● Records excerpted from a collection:
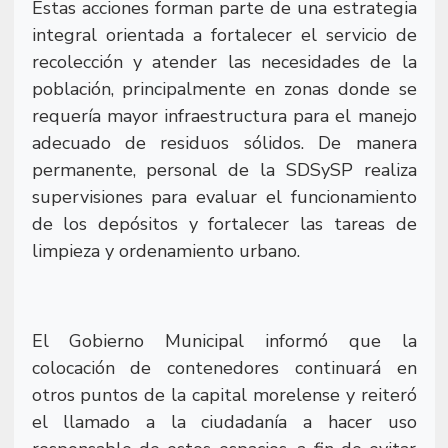
Estas acciones forman parte de una estrategia
integral orientada a fortalecer el servicio de
recolección y atender las necesidades de la
población, principalmente en zonas donde se
requería mayor infraestructura para el manejo
adecuado de residuos sólidos. De manera
permanente, personal de la SDSySP realiza
supervisiones para evaluar el funcionamiento
de los depósitos y fortalecer las tareas de
limpieza y ordenamiento urbano.
El Gobierno Municipal informó que la
colocación de contenedores continuará en
otros puntos de la capital morelense y reiteró
el llamado a la ciudadanía a hacer uso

● TASK ITEM: Only the line with "requería mayor infraestructura para el manejo" and those preceding it, back to the first line of the entries, should be repeated exactly, without pictures.

● ANSWER BELOW:
Estas acciones forman parte de una estrategia
integral orientada a fortalecer el servicio de
recolección y atender las necesidades de la
población, principalmente en zonas donde se
requería mayor infraestructura para el manejo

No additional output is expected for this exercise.